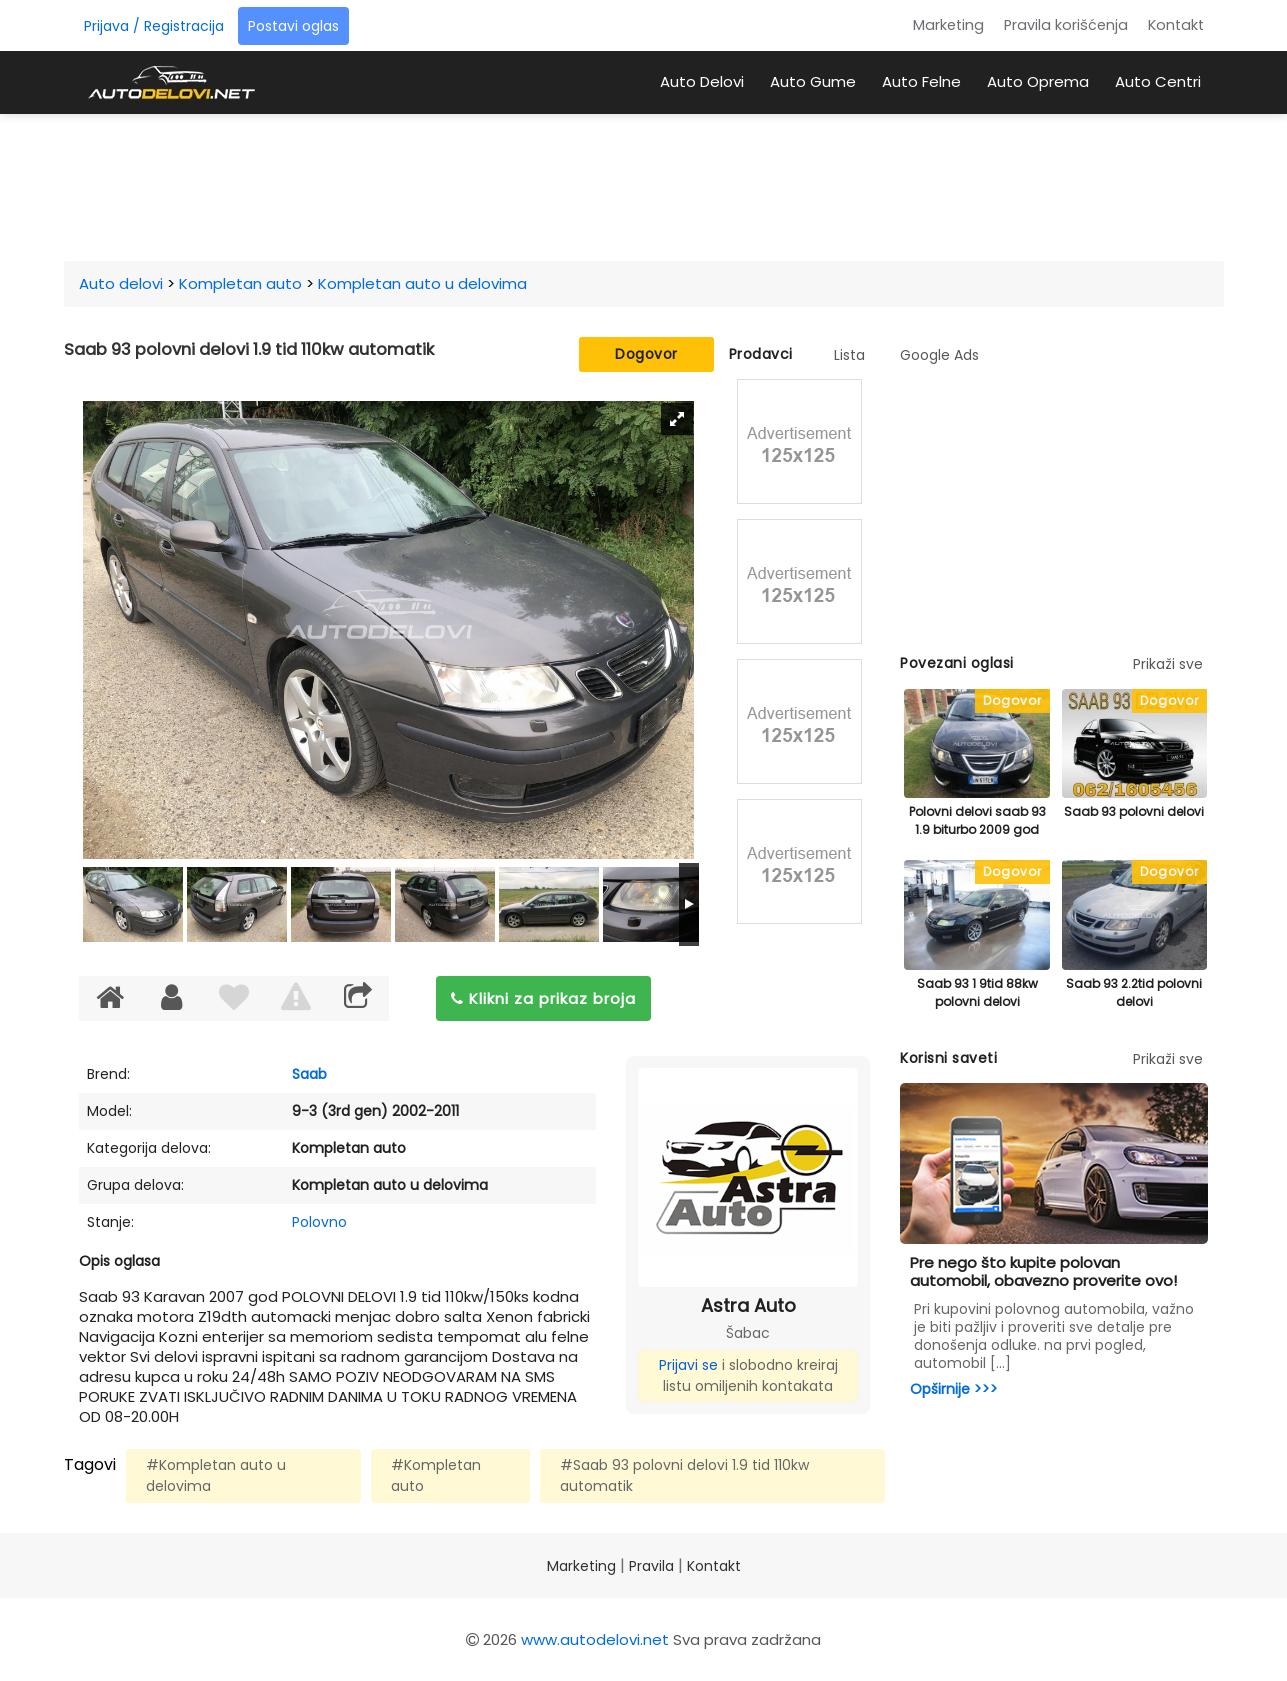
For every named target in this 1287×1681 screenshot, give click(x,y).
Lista (849, 355)
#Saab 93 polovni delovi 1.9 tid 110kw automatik (684, 1475)
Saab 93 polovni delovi (1134, 811)
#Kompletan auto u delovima (216, 1475)
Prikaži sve (1168, 664)
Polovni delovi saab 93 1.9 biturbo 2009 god (977, 820)
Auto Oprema (1038, 81)
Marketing (948, 25)
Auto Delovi (702, 81)
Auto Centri (1158, 81)
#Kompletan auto (436, 1475)
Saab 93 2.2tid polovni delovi (1134, 992)
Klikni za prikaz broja (543, 998)
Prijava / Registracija (154, 26)
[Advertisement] (644, 184)
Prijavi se (688, 1365)
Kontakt (1176, 25)
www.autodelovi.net (595, 1639)
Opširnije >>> (954, 1389)
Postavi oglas (293, 26)
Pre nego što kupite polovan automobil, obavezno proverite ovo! (1043, 1271)
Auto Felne (921, 81)
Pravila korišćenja (1066, 25)
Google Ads (939, 355)
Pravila (651, 1566)
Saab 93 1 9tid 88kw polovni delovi (977, 992)
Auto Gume (813, 81)
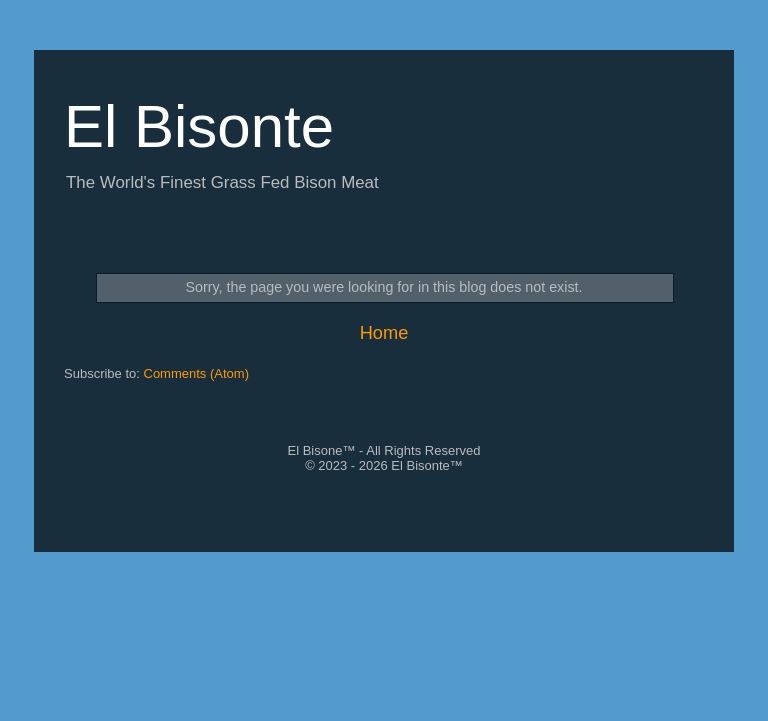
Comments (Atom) (196, 373)
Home (384, 333)
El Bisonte (199, 126)
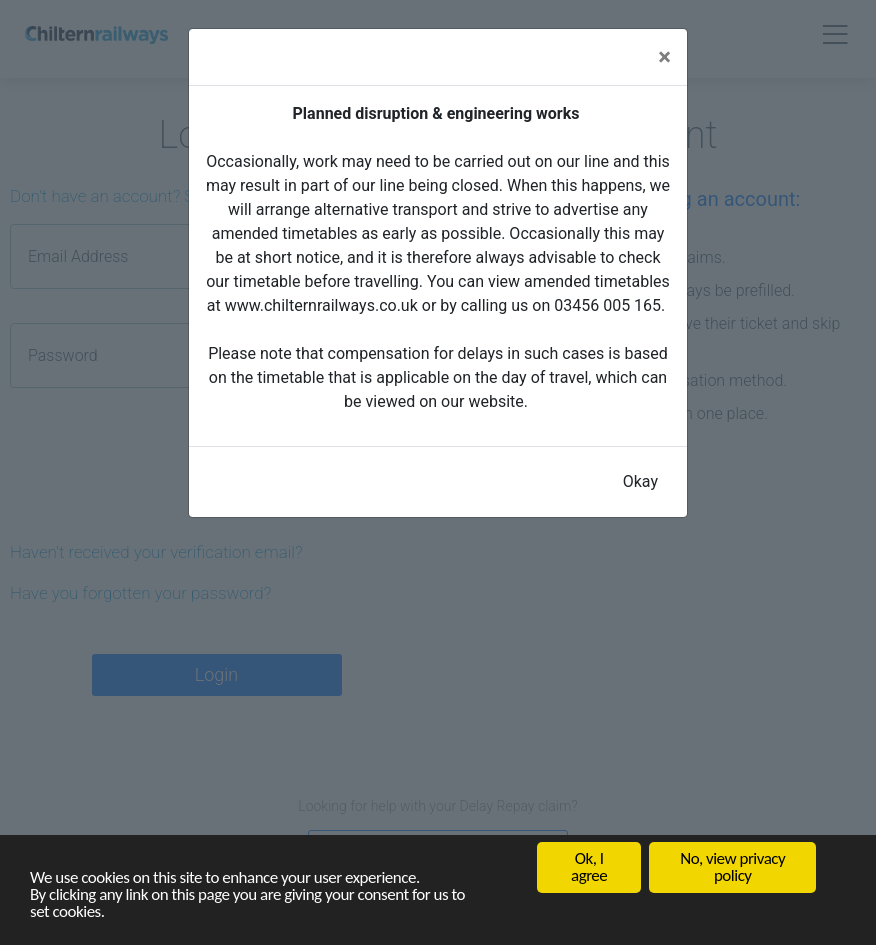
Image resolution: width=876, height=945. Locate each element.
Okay (640, 481)
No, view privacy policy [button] (732, 867)
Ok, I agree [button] (589, 867)
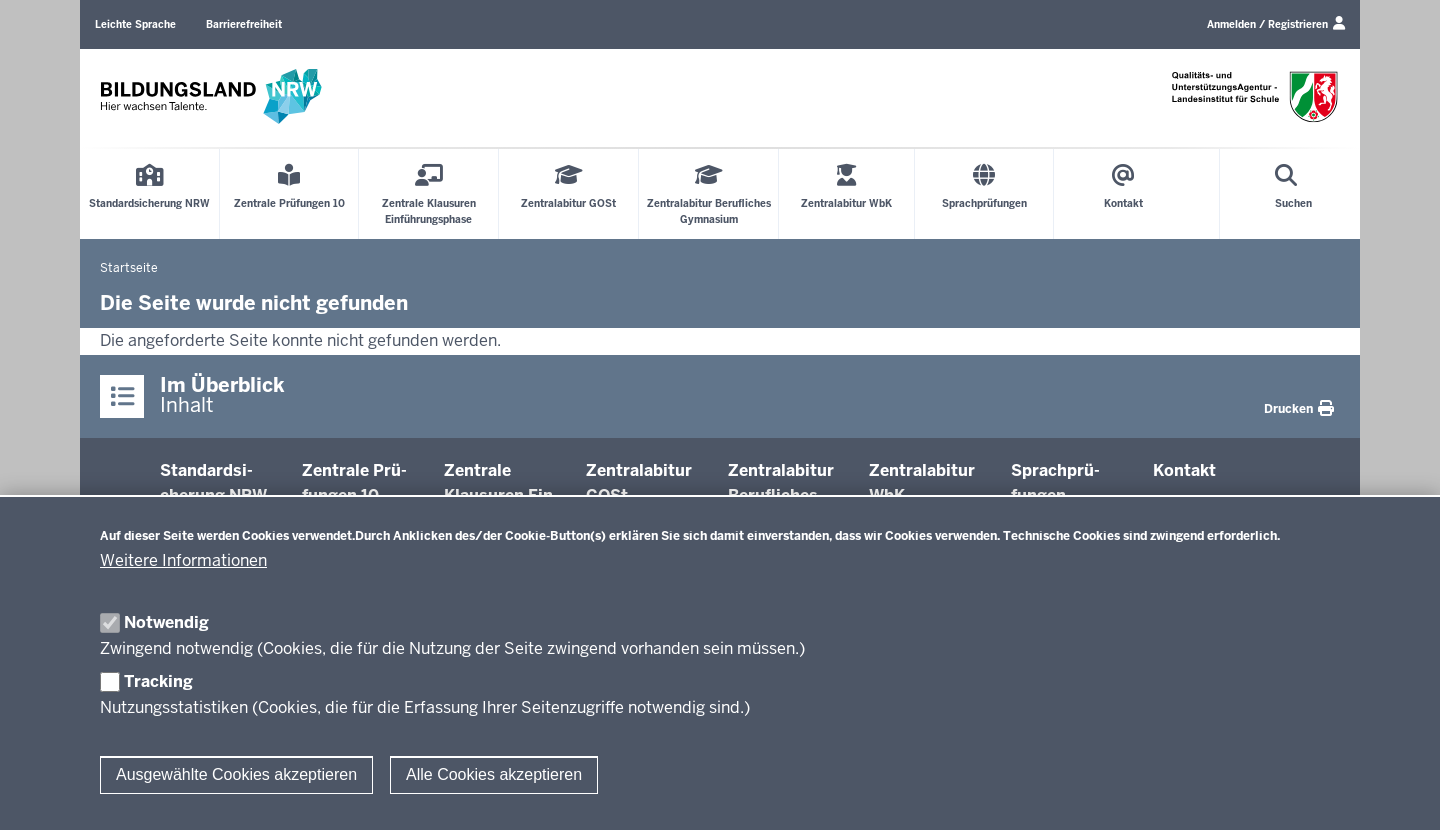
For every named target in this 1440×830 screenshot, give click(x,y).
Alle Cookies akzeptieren (494, 774)
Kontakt (1184, 470)
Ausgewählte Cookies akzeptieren (236, 774)
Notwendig (166, 622)
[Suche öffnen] (1293, 194)
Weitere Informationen (183, 560)
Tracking (158, 681)
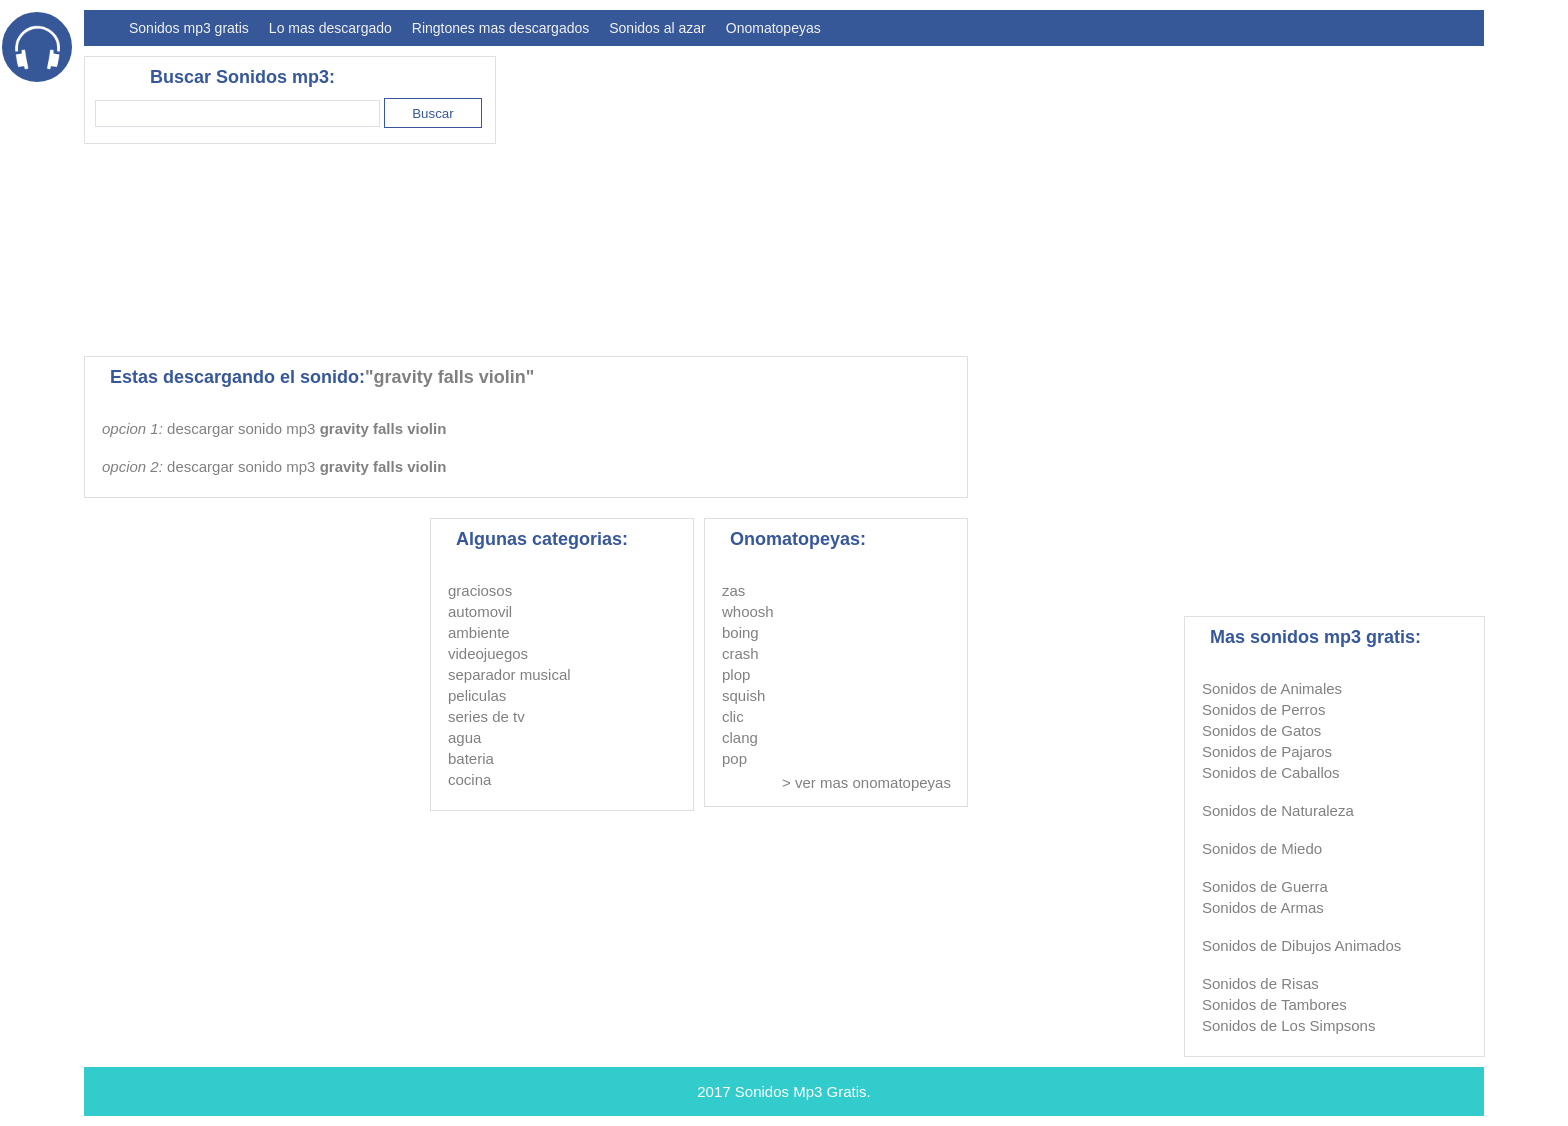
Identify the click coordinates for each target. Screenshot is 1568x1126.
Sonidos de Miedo (1262, 848)
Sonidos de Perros (1263, 709)
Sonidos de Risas (1260, 983)
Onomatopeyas (773, 28)
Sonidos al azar (657, 28)
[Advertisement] (1120, 196)
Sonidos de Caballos (1271, 772)
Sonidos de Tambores (1274, 1004)
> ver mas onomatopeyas (866, 782)
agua (464, 737)
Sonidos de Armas (1263, 907)
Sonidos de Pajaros (1267, 751)
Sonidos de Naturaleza (1278, 810)
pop (734, 758)
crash (740, 653)
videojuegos (488, 653)
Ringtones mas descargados (500, 28)
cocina (469, 779)
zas (733, 590)
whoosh (748, 611)
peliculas (477, 695)
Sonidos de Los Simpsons (1288, 1025)
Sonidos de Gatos (1261, 730)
- - -
● **ASSIGNMENT**
Write the entries above out in full, exactly, with no images.

● **ANSWER FOR THIS EXERCISE**
For every named target in this 1287×1681 screenshot, give click(x,y).
Lista (849, 355)
#Saab 93 polovni delovi 1.9 tid 110kw automatik (684, 1475)
Saab 93 polovni delovi (1134, 811)
#Kompletan auto u delovima (216, 1475)
Prikaži sve (1168, 664)
Polovni delovi saab 93 1.9 biturbo 2009 god (977, 820)
Auto Oprema (1038, 81)
Marketing (948, 25)
Auto Delovi (702, 81)
Auto Centri (1158, 81)
#Kompletan auto (436, 1475)
Saab 93 2.2tid polovni delovi (1134, 992)
Klikni za prikaz broja (543, 998)
Prijava / Registracija (154, 26)
[Advertisement] (644, 184)
Prijavi se (688, 1365)
Kontakt (1176, 25)
www.autodelovi.net (595, 1639)
Opširnije >>> (954, 1389)
Postavi oglas (293, 26)
Pre nego što kupite polovan automobil, obavezno proverite ovo! (1043, 1271)
Auto Felne (921, 81)
Pravila korišćenja (1066, 25)
Google Ads (939, 355)
Pravila (651, 1566)
Saab 93 1 9tid 88kw polovni delovi (977, 992)
Auto Gume (813, 81)
Comments (Atom) (196, 373)
Home (384, 333)
El Bisonte (199, 126)
Image resolution: width=876, height=945. Locate each element.
Okay (640, 481)
No, view privacy policy [button] (732, 867)
Ok, I agree [button] (589, 867)
For every named target in this 1440×830 screenshot, give click(x,y).
Alle Cookies akzeptieren (494, 774)
Kontakt (1184, 470)
Ausgewählte Cookies akzeptieren (236, 774)
Notwendig (166, 622)
[Suche öffnen] (1293, 194)
Weitere Informationen (183, 560)
Tracking (158, 681)
Identify the click coordinates for each target. Screenshot is 1568x1126.
Sonidos de Miedo (1262, 848)
Sonidos de Perros (1263, 709)
Sonidos de Risas (1260, 983)
Onomatopeyas (773, 28)
Sonidos al azar (657, 28)
[Advertisement] (1120, 196)
Sonidos de Caballos (1271, 772)
Sonidos de Tambores (1274, 1004)
> ver mas onomatopeyas (866, 782)
agua (464, 737)
Sonidos de Armas (1263, 907)
Sonidos de Pajaros (1267, 751)
Sonidos de Naturaleza (1278, 810)
pop (734, 758)
crash (740, 653)
videojuegos (488, 653)
Ringtones mas descargados (500, 28)
cocina (469, 779)
zas (733, 590)
whoosh (748, 611)
peliculas (477, 695)
Sonidos de Los Simpsons (1288, 1025)
Sonidos de Gatos (1261, 730)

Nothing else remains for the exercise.